PROMPT
An exact reproduction of the records is required, with all images left out.

[Dataset entries]
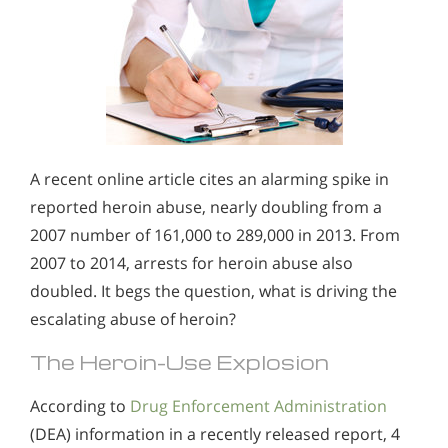
A recent online article cites an alarming spike in
reported heroin abuse, nearly doubling from a
2007 number of 161,000 to 289,000 in 2013. From
2007 to 2014, arrests for heroin abuse also
doubled. It begs the question, what is driving the
escalating abuse of heroin?
The Heroin-Use Explosion
According to
Drug Enforcement Administration
(DEA) information in a recently released report, 4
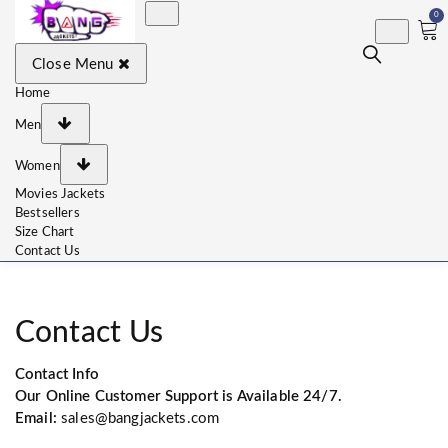
0
BangJackets
Fashion Celebrity Leather
Close Menu
Jackets, Coat, Movie
Jackets, Trench Coat for
Men and for Women
Home
Men
Women
Movies Jackets
Bestsellers
Size Chart
Contact Us
Contact Us
Contact Info
Our Online Customer Support is Available 24/7.
Email:
sales@bangjackets.com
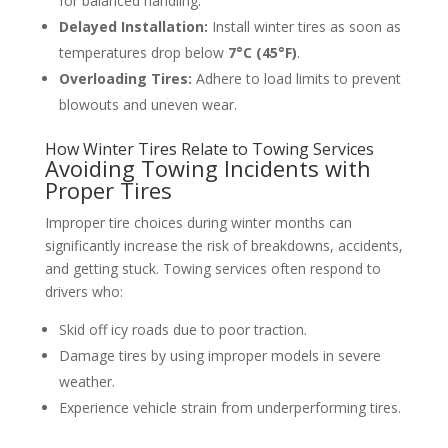
for balanced handling.
Delayed Installation:
Install winter tires as soon as
temperatures drop below
7°C (45°F)
.
Overloading Tires:
Adhere to load limits to prevent
blowouts and uneven wear.
How Winter Tires Relate to Towing Services
Avoiding Towing Incidents with
Proper Tires
Improper tire choices during winter months can
significantly increase the risk of breakdowns, accidents,
and getting stuck. Towing services often respond to
drivers who:
Skid off icy roads due to poor traction.
Damage tires by using improper models in severe
weather.
Experience vehicle strain from underperforming tires.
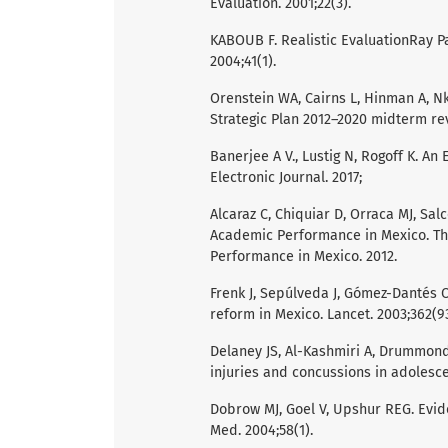
Evaluation. 2001;22(3).
KABOUB F. Realistic EvaluationRay Pa
2004;41(1).
Orenstein WA, Cairns L, Hinman A, N
Strategic Plan 2012–2020 midterm re
Banerjee A V., Lustig N, Rogoff K. A
Electronic Journal. 2017;
Alcaraz C, Chiquiar D, Orraca MJ, Sal
Academic Performance in Mexico. The
Performance in Mexico. 2012.
Frenk J, Sepúlveda J, Gómez-Dantés O
reform in Mexico. Lancet. 2003;362(9
Delaney JS, Al-Kashmiri A, Drummond
injuries and concussions in adolescen
Dobrow MJ, Goel V, Upshur REG. Evide
Med. 2004;58(1).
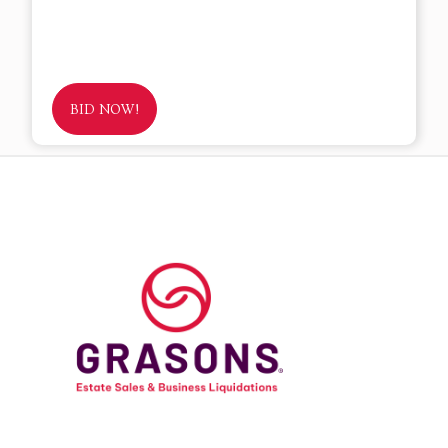
BID NOW!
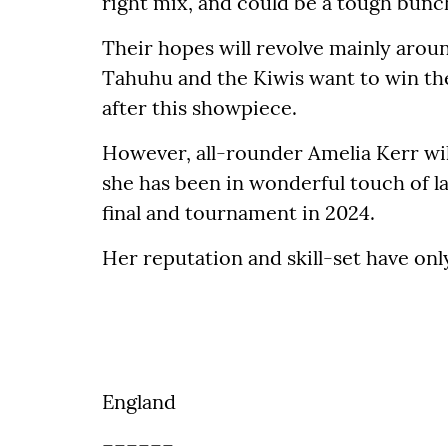
right mix, and could be a tough bunch
Their hopes will revolve mainly arou
Tahuhu and the Kiwis want to win the
after this showpiece.
However, all-rounder Amelia Kerr will
she has been in wonderful touch of la
final and tournament in 2024.
Her reputation and skill-set have onl
England
======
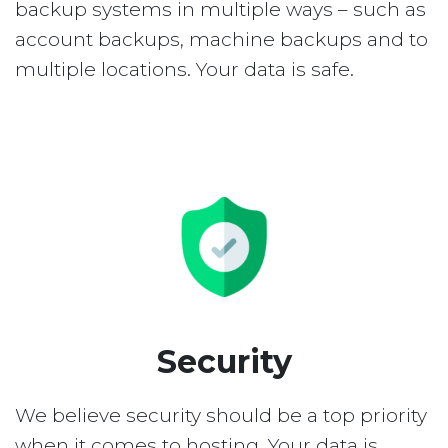
backup systems in multiple ways – such as
account backups, machine backups and to
multiple locations. Your data is safe.
Security
We believe security should be a top priority
when it comes to hosting. Your data is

SOLVED EXERCISE
A recent online article cites an alarming spike in
reported heroin abuse, nearly doubling from a
2007 number of 161,000 to 289,000 in 2013. From
2007 to 2014, arrests for heroin abuse also
doubled. It begs the question, what is driving the
escalating abuse of heroin?
The Heroin-Use Explosion
According to
Drug Enforcement Administration
(DEA) information in a recently released report, 4
0
BangJackets
Fashion Celebrity Leather
Close Menu
Jackets, Coat, Movie
Jackets, Trench Coat for
Men and for Women
Home
Men
Women
Movies Jackets
Bestsellers
Size Chart
Contact Us
Contact Us
Contact Info
Our Online Customer Support is Available 24/7.
Email:
sales@bangjackets.com
for balanced handling.
Delayed Installation:
Install winter tires as soon as
temperatures drop below
7°C (45°F)
.
Overloading Tires:
Adhere to load limits to prevent
blowouts and uneven wear.
How Winter Tires Relate to Towing Services
Avoiding Towing Incidents with
Proper Tires
Improper tire choices during winter months can
significantly increase the risk of breakdowns, accidents,
and getting stuck. Towing services often respond to
drivers who:
Skid off icy roads due to poor traction.
Damage tires by using improper models in severe
weather.
Experience vehicle strain from underperforming tires.
Evaluation. 2001;22(3).
KABOUB F. Realistic EvaluationRay Pa
2004;41(1).
Orenstein WA, Cairns L, Hinman A, N
Strategic Plan 2012–2020 midterm re
Banerjee A V., Lustig N, Rogoff K. A
Electronic Journal. 2017;
Alcaraz C, Chiquiar D, Orraca MJ, Sal
Academic Performance in Mexico. The
Performance in Mexico. 2012.
Frenk J, Sepúlveda J, Gómez-Dantés O
reform in Mexico. Lancet. 2003;362(9
Delaney JS, Al-Kashmiri A, Drummond
injuries and concussions in adolescen
Dobrow MJ, Goel V, Upshur REG. Evide
Med. 2004;58(1).
BID NOW!
right mix, and could be a tough bunch
Their hopes will revolve mainly arou
Tahuhu and the Kiwis want to win the
after this showpiece.
However, all-rounder Amelia Kerr will
she has been in wonderful touch of la
final and tournament in 2024.
Her reputation and skill-set have onl
England
======
backup systems in multiple ways – such as
account backups, machine backups and to
multiple locations. Your data is safe.
Security
We believe security should be a top priority
when it comes to hosting. Your data is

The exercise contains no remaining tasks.